Sketch of Vec, Slice and Array -> Iterator: Helpful? Clear?

Hello Everyone,

Iterators are clearly a powerful tool. I recall reading once that fold is the universal constructor. Any transformation can be expressed in terms of a fold. If that's true, then all the more power to iterators.

When first delving into Rust, I took a look at how the standard library implemented an iterator for Vec. I suppose one way of describing that experience: "drinking water from a fire-hose". I got wet and did not take much in.

In trying to find inspiration for how to design my current project, I thought I would take another crack at how to unify and consolidate my understanding of how Vec, slice and array iterate over T.

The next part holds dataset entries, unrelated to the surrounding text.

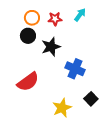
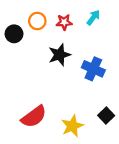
black circle: (28, 36) -> (14, 34), moved
blue cross: (75, 69) -> (93, 69), moved
red semicircle: (28, 82) -> (34, 117), moved

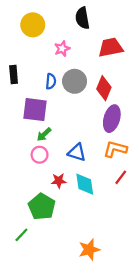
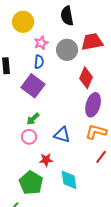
pink star: (62, 49) -> (41, 43), moved
blue semicircle: (51, 81) -> (39, 62), moved
gray circle: (75, 81) -> (67, 50), moved
purple square: (35, 110) -> (33, 86), moved, turned 30
cyan diamond: (85, 184) -> (69, 180), moved

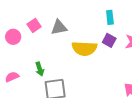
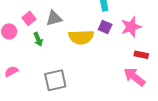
green arrow: (40, 69) -> (38, 39), moved

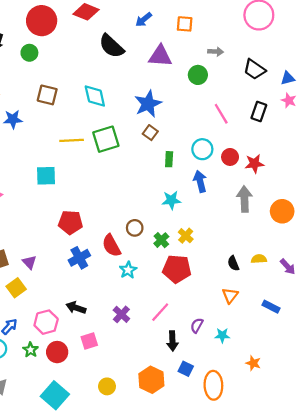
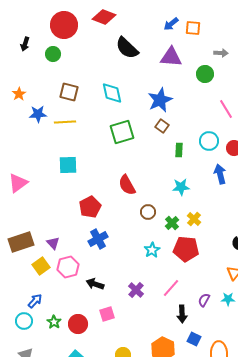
blue arrow: (144, 20) -> (171, 24), moved
yellow line: (72, 140) -> (65, 122), moved
blue arrow: (200, 181) -> (220, 174), moved
red pentagon: (70, 222) -> (90, 207), turned -30
red semicircle: (111, 246) -> (127, 185), moved
cyan star: (128, 270) -> (152, 250), moved
pink hexagon: (46, 322) -> (68, 267), moved
cyan star: (222, 335) -> (228, 299), moved

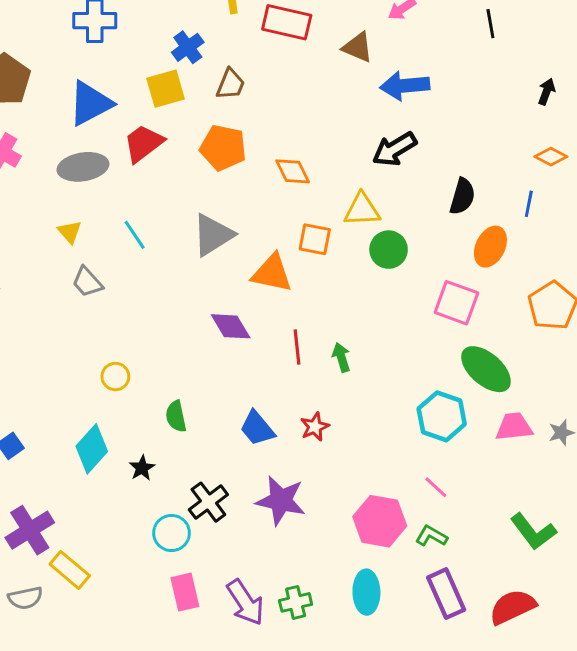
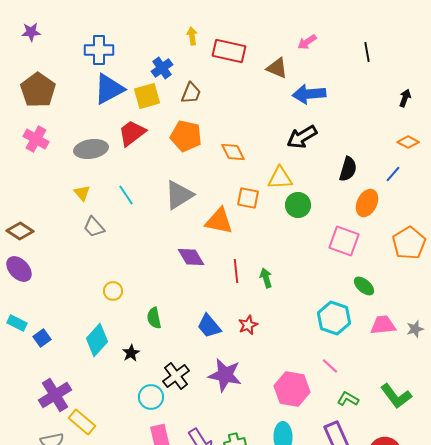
blue triangle: (90, 103) -> (109, 89), moved
blue line: (529, 204) -> (393, 174), turned 30
green ellipse: (486, 369) -> (364, 286), size x0.6
green L-shape: (431, 536) -> (348, 399), moved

I have attached a schematic of what I hope is a useful resource for the community at large. To make sure it's so, I wonder if you might take a look to share some of your thoughts on how it might be improved. It's dense, but reflects the implementation as best as I could tell. Notwithstanding, I'm hoping I was able to pull a few patterns that resonate with others.

last updated Feb 16, 2021

Roughly speaking, the goals were to:

  • better understand the "namesake" of into_iter() when used with &Vec<T> compared to iter()
  • understand how IntoIterator and Iterator work together for these types (it seems so unnecessarily complicated; what don't I know?)
  • The three types are "same but different"; being so similar, especially when borrowing, how do their differences "play out" when iterating over T elements (e.g., similarly, arrays in C are performant in how they use pointers; how does it play here?)
  • Identify "where the action happens" and why so much indirection
  • Finally, I wanted to understand how traits interact with what I've been calling "go-between" structures in a way that seems powerful and productive (e.g., Iter and IterMut); what is their role and how to think more generally about them?

The chart describes the following (for T, &T and &mut T):

Vec<T> -> Iterator
slice -> Iterator
array -> Iterator

It describes the single path to a "move" semantic and the choices for the "borrows" (read-only and mut).

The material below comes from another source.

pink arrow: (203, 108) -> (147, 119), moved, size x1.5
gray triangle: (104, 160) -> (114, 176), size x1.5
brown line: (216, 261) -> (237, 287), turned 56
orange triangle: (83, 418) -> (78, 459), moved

My intention is to provide early Rustaceans the benefit of my prior efforts, and to develop the presentation to something that resonates with the community at large. Ideally, it would be fodder to how the Rust Book introduces and develops the use of iterators and more generally as one of the ways to unify our data types to benefit from code-reuse.

Thank you in advance for any comments/questions!

PS: I could only include a .png; please feel free to reach out to request a .pdf version of the chart.

1 Like

If there weren't separate Iterator and IntoIterator traits, then collections would have to implement Iterator directly.

That is, however, not great – I'd say it's outright impossible in some cases. Because how do you store the state of the iterator, then? For a Vec, it might be possible to store an additional current_index: usize, but then the question arises: how would it yield the elements efficiently, one-by-one? (Since a vector can't just remove an element from its beginning without shifting everything else to the left.)

In other cases, e.g. slices, it's downright impossible to store the state – a slice is just a pointer and a length, so it can't have additional information embedded into it as to where it is in the iteration. While you can certainly "solve" this problem by just mutating the slice so that it starts pointing to the next element upon every iteration, this is surprising (since iterating over immutable elements will have changed the slice and you can't iterate over it twice), and becomes even harder/impossible to realize when the collection does need additional information, not just a bare index or pointer.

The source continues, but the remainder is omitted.